Overview: Slow economy, rocketing stock market! Since the 2007-08 downturn, most measures of the economy have stabilized. Despite this, total-employment is still lower. The broadest GDP measure has been increasing very slowly. Meanwhile, house-prices have turned up for the last two years, and the stock market is at an all-time high.

Corporate profits are high since GDP is growing slowly while firms have kept a reign on costs. In addition, companies have been buying back stock at above-average levels. This is different from the type of excitement that drove the dot.com boom, because it does not cascade into higher salaries and expenditures: quite the opposite. In the short/medium term, this does not bode well for employment numbers and wages.

Here are some of the details:

Employment: Though the unemployment rate has been falling, it is mainly because so many people (particularly younger folk) have given up looking for jobs. For the core age-range 25-54 years, employment % is flat.

(BLS has latest data)










Real GDP: Real GDP picked up after pausing for about a year. It is growing slower than before, with people like Bill Gross of PIMCO saying we're in a "new normal". The graph is from the FRED database. The Y axis uses a log-scale, to make it easier to see growth rates. I have added hand-drawn, rough (by eye) "trend lines". Real GDP has grown steadily after each recession, but the rate has slowed a few times. With that said, the current trend is not long enough to tell; see how it was similarly slow in the late 1970s.

Here is a per capita version:  The flattening is clear.





Retail Sales: Have resumed their pre-recession pace. A flat first half of 2012 now looks like an inconspicuous blip.


Home prices:
The Case-Schiller index has been rising for two years now.


Price-rise: The CPI has stayed relatively low -- under 2% for the last year. Using the TIPS to calculate the market's "expected inflation" shows it is under 2% going out 10 years, reaching 2% only 30 years from now!

Summary: There is no enthusiasm about the economy. The Christmas season might improve on last year, but it is unlikely to be great. Consequently, companies are unlikely to raise hiring or wages much more than they've been doing. Government entities aren't likely to go gang-busters either. At the Federal level, even without another debt-limit stand-off, we will probably not see a new fiscal splurge. So, "new normal" seems appropriate.

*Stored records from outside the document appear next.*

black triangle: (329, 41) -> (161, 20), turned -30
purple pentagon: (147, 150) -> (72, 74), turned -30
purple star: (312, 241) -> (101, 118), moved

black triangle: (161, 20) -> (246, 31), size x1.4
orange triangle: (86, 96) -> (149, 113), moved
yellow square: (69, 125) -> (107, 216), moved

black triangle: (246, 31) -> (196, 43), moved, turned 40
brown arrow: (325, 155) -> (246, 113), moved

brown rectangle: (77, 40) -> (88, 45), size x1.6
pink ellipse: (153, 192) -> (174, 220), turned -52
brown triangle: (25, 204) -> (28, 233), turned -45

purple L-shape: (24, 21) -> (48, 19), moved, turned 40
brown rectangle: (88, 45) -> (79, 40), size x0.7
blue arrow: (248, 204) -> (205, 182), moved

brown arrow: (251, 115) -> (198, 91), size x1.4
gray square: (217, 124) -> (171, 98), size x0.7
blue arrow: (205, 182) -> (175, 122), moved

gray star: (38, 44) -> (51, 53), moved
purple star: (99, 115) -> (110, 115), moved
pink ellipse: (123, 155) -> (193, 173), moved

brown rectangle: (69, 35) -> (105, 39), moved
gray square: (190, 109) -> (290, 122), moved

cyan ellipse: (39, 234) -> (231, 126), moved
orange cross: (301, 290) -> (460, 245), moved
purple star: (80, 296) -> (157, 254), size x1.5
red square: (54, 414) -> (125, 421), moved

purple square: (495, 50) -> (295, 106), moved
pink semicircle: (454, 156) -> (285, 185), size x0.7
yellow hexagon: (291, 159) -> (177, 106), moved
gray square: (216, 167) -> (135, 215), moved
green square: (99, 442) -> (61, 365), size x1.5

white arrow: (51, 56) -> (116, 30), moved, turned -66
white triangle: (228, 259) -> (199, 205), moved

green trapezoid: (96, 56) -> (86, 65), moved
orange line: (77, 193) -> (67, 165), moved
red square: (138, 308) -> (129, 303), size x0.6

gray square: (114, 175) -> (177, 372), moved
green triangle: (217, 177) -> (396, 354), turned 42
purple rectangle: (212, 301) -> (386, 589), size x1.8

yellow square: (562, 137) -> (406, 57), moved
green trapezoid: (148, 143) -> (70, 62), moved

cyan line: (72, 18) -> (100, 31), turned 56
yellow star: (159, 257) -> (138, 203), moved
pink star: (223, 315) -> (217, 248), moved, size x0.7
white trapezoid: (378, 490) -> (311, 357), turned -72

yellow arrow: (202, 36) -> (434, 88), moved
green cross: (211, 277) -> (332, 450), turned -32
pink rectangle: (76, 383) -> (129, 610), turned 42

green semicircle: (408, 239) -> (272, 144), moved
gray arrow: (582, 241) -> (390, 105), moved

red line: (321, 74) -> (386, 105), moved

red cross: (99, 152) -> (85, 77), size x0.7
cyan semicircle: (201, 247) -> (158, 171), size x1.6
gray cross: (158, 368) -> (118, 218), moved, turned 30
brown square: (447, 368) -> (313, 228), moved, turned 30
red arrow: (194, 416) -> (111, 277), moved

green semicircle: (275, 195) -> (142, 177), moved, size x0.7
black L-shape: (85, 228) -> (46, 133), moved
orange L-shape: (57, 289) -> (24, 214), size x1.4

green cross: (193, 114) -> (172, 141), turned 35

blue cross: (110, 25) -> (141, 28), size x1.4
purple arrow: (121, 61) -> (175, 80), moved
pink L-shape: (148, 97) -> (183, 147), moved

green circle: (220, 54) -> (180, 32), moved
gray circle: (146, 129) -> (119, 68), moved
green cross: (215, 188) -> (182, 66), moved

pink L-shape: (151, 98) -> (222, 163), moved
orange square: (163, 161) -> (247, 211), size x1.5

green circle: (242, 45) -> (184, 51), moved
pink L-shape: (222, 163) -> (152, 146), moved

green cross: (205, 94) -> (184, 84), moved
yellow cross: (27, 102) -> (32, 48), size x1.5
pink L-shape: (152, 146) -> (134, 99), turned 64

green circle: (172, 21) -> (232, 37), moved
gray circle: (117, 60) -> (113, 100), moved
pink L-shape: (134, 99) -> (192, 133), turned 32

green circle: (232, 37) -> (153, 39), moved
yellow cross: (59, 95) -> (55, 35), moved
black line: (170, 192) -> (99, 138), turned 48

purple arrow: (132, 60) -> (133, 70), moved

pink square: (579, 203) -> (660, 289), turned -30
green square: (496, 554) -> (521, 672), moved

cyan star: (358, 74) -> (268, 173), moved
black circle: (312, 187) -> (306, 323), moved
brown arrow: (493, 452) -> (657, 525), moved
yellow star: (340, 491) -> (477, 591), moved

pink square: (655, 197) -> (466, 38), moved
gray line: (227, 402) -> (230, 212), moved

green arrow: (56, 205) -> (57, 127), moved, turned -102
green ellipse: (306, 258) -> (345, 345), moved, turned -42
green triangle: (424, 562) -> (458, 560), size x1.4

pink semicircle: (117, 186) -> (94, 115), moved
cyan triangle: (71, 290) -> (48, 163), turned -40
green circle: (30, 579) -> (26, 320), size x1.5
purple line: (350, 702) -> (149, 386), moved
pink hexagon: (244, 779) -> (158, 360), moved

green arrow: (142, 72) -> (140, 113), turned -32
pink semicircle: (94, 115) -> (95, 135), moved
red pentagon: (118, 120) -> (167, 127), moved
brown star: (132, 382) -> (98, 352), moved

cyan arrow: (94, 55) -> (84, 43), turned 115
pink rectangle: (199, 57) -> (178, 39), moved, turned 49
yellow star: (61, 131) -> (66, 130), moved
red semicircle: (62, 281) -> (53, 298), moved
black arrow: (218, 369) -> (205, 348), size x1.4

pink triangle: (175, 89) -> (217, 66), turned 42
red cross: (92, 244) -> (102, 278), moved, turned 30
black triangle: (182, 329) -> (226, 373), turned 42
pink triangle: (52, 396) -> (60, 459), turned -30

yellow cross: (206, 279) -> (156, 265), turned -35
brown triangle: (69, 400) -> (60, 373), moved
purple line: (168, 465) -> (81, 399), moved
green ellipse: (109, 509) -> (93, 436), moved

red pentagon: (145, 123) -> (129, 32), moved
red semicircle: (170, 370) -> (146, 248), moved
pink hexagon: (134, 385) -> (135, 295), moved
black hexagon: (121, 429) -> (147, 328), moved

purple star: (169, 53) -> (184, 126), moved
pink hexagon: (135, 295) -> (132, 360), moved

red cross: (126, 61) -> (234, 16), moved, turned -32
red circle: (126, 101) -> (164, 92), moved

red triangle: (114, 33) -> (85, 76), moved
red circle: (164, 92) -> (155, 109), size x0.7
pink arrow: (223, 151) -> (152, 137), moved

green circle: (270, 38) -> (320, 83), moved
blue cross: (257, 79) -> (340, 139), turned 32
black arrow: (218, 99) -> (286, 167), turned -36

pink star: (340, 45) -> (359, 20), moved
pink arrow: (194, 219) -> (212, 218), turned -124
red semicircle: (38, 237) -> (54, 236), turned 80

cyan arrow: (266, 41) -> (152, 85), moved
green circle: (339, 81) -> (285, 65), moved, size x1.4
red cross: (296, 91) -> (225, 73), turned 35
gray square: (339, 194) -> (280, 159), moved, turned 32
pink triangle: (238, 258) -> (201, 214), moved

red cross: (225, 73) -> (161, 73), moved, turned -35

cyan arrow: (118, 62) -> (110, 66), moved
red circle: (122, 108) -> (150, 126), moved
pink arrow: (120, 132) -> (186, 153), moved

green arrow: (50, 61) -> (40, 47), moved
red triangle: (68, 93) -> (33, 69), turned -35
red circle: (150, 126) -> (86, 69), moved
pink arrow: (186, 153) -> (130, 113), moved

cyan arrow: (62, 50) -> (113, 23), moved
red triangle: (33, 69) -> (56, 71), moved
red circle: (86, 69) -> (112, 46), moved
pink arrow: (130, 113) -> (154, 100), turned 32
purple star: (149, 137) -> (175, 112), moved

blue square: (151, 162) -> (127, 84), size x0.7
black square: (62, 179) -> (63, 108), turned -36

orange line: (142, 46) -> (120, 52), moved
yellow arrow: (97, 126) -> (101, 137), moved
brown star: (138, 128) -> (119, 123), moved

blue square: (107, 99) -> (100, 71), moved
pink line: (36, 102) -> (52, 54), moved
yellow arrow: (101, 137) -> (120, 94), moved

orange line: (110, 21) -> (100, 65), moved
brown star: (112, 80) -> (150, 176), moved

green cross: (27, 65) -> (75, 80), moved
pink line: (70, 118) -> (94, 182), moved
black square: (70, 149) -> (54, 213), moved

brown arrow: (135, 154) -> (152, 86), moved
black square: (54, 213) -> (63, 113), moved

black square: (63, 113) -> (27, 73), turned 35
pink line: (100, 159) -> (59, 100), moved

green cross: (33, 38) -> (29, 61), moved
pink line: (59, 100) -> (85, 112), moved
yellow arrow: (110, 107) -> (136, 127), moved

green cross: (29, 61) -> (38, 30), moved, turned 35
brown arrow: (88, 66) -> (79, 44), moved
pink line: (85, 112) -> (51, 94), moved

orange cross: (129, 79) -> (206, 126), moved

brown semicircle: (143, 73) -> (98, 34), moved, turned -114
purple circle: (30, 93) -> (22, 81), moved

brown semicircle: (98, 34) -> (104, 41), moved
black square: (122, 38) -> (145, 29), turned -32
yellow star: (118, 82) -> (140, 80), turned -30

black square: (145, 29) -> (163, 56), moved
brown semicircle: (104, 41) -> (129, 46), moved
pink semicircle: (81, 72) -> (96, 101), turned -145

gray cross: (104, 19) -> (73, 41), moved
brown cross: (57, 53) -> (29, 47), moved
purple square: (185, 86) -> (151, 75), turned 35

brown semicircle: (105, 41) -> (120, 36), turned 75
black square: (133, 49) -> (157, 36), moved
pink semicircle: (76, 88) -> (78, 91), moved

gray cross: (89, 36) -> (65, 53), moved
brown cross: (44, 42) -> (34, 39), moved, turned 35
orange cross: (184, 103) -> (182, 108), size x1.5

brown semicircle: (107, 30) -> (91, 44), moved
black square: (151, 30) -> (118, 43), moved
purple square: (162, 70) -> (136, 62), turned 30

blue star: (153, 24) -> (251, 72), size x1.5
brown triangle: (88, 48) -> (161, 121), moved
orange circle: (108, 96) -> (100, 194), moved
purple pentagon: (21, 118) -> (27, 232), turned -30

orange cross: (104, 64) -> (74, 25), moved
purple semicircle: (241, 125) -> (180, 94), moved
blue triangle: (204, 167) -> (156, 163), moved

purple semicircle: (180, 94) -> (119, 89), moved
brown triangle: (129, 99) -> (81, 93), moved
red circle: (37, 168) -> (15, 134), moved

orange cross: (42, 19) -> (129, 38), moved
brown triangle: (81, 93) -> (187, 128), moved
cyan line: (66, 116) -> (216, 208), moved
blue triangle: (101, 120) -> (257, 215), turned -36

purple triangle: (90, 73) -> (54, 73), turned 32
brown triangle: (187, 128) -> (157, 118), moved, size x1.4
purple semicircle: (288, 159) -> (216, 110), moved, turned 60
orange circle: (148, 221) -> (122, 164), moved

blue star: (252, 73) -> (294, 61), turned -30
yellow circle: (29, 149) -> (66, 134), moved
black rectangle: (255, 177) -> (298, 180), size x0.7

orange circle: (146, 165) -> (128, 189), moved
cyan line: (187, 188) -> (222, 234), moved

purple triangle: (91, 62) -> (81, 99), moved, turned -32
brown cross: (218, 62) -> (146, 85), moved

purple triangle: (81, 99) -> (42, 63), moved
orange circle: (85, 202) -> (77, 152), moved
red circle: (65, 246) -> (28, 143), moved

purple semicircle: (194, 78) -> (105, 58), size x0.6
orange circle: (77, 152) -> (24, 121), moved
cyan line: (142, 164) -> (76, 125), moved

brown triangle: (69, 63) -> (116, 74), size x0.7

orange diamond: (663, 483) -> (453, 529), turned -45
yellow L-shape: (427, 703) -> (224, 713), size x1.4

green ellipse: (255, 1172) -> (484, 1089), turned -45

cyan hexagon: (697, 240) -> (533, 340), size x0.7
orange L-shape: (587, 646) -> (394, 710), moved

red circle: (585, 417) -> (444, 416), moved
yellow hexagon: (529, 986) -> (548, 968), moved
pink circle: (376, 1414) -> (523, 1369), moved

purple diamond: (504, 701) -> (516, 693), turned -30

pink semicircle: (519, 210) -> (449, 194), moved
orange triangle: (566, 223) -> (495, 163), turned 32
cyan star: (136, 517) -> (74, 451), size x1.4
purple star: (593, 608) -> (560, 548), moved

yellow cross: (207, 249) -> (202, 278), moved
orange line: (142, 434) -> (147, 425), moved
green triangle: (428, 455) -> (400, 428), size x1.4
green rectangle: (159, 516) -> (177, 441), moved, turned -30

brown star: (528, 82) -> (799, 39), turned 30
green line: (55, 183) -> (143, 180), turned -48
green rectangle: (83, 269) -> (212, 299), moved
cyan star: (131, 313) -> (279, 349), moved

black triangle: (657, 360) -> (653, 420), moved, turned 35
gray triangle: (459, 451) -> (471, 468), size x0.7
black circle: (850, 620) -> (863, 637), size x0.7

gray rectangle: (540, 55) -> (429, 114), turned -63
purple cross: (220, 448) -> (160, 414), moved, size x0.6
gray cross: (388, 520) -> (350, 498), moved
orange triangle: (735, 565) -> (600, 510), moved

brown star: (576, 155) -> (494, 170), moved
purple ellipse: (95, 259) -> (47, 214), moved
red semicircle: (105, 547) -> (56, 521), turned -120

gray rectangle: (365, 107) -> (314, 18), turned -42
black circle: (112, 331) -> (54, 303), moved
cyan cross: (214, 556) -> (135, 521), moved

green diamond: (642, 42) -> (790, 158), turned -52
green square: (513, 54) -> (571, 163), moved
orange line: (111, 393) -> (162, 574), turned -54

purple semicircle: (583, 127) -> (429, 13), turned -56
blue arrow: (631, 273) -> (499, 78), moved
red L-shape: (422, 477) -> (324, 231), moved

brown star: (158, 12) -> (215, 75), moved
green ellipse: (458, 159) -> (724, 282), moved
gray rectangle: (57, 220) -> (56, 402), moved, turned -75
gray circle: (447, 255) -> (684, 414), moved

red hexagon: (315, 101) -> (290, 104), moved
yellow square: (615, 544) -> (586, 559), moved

Even though the stock-market is booming, it is without excitement: more like "there's no other game in town, while the FED keeps rates low; and, profits are high through cost-control". The divergence cannot go on forever, but it can resolve itself in various ways. Much of the market-sentiment is driven by what John Hussman calls "superstition" about the Fed's ability to keep this playing out for a many more years.

I still think a new downturn is very likely before Obama's term ends. Let's see.